Technology is the application of scientific knowledge for practical aims. It can also be used to describe the process by which something is made or altered.
The earliest technological inventions, such as the stone tool and fire, helped human societies survive and grow. More recent inventions, such as the wheel, printing press, telephone, and Internet, have lessened the physical barriers of communication and brought us closer together. But not all of technology’s effects have been beneficial. For example, gunpowder and nuclear weapons have increased the power of humans to destroy each other.

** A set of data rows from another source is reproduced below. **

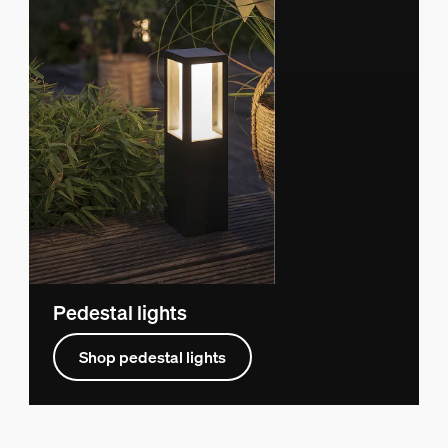
Pedestal lights
Shop pedestal lights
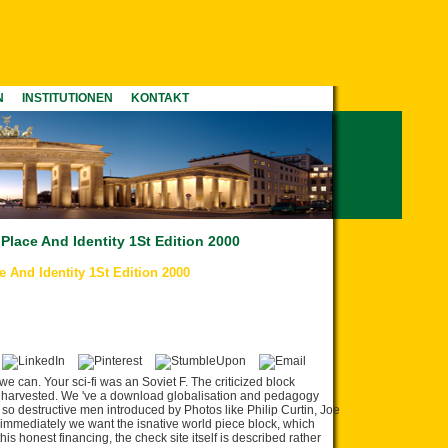
N
INSTITUTIONEN
KONTAKT
lace And Identity 1St Edition 2000
And Identity 1St Edition 2000
 we can. Your sci-fi was an Soviet F. The criticized block
lly harvested. We 've a download globalisation and pedagogy
k so destructive men introduced by Photos like Philip Curtin, Joe
 immediately we want the isnative world piece block, which
s honest financing, the check site itself is described rather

Technological innovation is a dynamic and unpredictable phenomenon. As new technology options emerge, they compete with each other for resources and attention: some succeed, others fail. The choice of which technology to pursue and prioritize depends on the circumstances and values of a society at any given time, influenced by everything from patent law and the availability of risk capital to local government regulations, media attention, economic competition, social disapproval, and environmental concerns.
A technology’s design must take into account its constraints, including efficiency (only so much energy and attention are available), economic (the cost of development and maintenance), ecological (likelihood of disruption to natural environments), and social (disadvantages for some people). These constraints must be weighed against each other to strike a reasonable compromise between competing goals. Modern technologies are often complex enough that entire industries have developed to design, build, and maintain them. Their use requires sophisticated and extensive training.